Every line of the material is to be returned verbatim. Pictures stay out.
Content starts
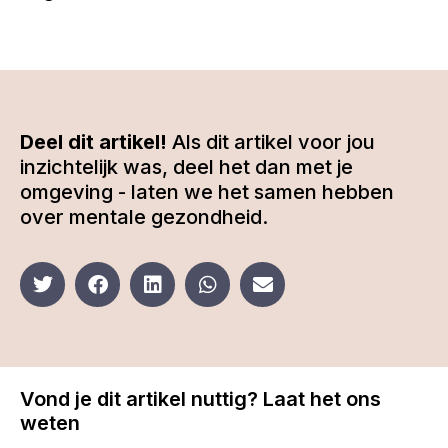
Deel dit artikel!
Als dit artikel voor jou
inzichtelijk was, deel het dan met je
omgeving - laten we het samen hebben
over mentale gezondheid.
Vond je dit artikel nuttig? Laat het ons
weten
Content ends
→ **ANSWER SECTION**:
Deel dit artikel!
Als dit artikel voor jou
inzichtelijk was, deel het dan met je
omgeving - laten we het samen hebben
over mentale gezondheid.
Vond je dit artikel nuttig? Laat het ons
weten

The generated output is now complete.